The question then is what steps can be taken by a TNC to promote environmental responsibility? Some measure that may be taken include redefining the company policy to incorporate the triple bottom line of sustainable development i.e., economic prosperity, environmental quality and social equity. Second, the company can devise sustainability targets and indicators in order to better fulfil their responsibility. Third, progress in achieving targets must be measured and reported. Fourth, TNCs must move beyond mere compliance in the long-term and also seek to work with suppliers to enhance environmental performance by involving market players along the entire product supply chain. 

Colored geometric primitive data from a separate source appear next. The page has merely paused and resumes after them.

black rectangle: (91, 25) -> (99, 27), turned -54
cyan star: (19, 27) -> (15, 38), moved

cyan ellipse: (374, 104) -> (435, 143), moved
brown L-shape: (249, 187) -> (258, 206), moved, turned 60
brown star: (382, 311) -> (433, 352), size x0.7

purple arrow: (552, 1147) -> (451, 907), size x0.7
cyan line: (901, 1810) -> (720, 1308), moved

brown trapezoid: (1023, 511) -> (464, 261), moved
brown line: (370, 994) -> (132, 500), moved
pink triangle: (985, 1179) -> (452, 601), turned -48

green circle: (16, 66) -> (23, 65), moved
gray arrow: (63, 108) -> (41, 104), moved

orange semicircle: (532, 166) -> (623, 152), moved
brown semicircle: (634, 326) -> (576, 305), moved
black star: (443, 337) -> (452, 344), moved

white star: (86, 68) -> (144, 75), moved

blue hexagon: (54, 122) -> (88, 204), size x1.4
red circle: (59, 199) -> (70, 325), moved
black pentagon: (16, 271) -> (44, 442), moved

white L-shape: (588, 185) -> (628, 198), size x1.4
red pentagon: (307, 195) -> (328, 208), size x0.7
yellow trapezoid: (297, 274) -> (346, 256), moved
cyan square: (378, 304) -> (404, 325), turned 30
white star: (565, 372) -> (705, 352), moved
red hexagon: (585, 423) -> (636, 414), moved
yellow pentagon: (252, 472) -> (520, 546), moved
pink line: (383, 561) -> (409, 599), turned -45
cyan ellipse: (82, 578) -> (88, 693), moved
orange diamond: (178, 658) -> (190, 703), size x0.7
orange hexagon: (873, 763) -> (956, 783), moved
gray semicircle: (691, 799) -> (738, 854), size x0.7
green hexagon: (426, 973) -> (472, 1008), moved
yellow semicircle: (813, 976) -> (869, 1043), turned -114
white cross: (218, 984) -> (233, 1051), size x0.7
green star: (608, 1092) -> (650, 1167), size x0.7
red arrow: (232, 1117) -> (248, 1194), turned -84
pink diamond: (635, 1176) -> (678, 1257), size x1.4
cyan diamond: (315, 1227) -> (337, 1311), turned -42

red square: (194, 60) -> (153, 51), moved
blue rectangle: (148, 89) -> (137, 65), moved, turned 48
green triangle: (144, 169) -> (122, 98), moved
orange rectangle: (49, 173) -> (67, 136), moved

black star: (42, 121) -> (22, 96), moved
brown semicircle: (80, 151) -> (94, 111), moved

Principle 9 of the Global Compact provides that businesses should encourage the development and diffusion of environmentally friendly technologies.  Environmentally sound technologies has been defined in Agenda 21 as those that protect the environment, are less polluting, use resources in a more sustainable manner, recycle a large quantity of their wastes and lastly handle residual wastes in a more acceptable manner than the technologies for which they were substitutes.  It must be noted that the term technologies is not limited to equipment and includes within its ambit know-how and organisational and managerial procedures. The key benefits of environmentally friendly technologies are the reduction in the use of raw materials leading to increased efficiency, the creation of new business opportunities thereby enhancing the overall competitiveness of the company and long-term economic benefits alongside environmental benefits.  Some of the strategic approaches that may be taken to improve technology include refocusing research and development towards 'design for sustainability'., employment of Environmental Technology Assessments (EnTA) and co-operating with industry partners to ensure that 'best available technology' is available to other organizations. 
The confrontation of economic progress and corporate responsibility to protect the environment is unlikely to see a complete resolution any time in the near future. The debate on acceptable corporate behaviour environmental disclosure norms will persist in the media, the legislature and the judiciary. This debate is likely only to intensify in the various fora where protocols to the climate and waste Conventions are being drafted. The debate will also be carried forward by NGOs involved in sustainable development campaigns. With such rising prominent debate on the issue, TNC s will be left with no option but to take voluntary pro-active steps to enhance environmental management practices and minimize risks and hazards from products, processes and services. While this may be the case, it is unlikely that the near future will see the acceptance of universally acceptable international norms on the role that TNCs must play in the protection of the environment. One can only hope that future international forums will build on the breakthrough provided by the Rio Conference and in addition to defining standards with stricter precision, also develop strict mechanisms for implementation to ensure that all TNCs are forced to make their business practices compatible with the object of safeguarding the environment.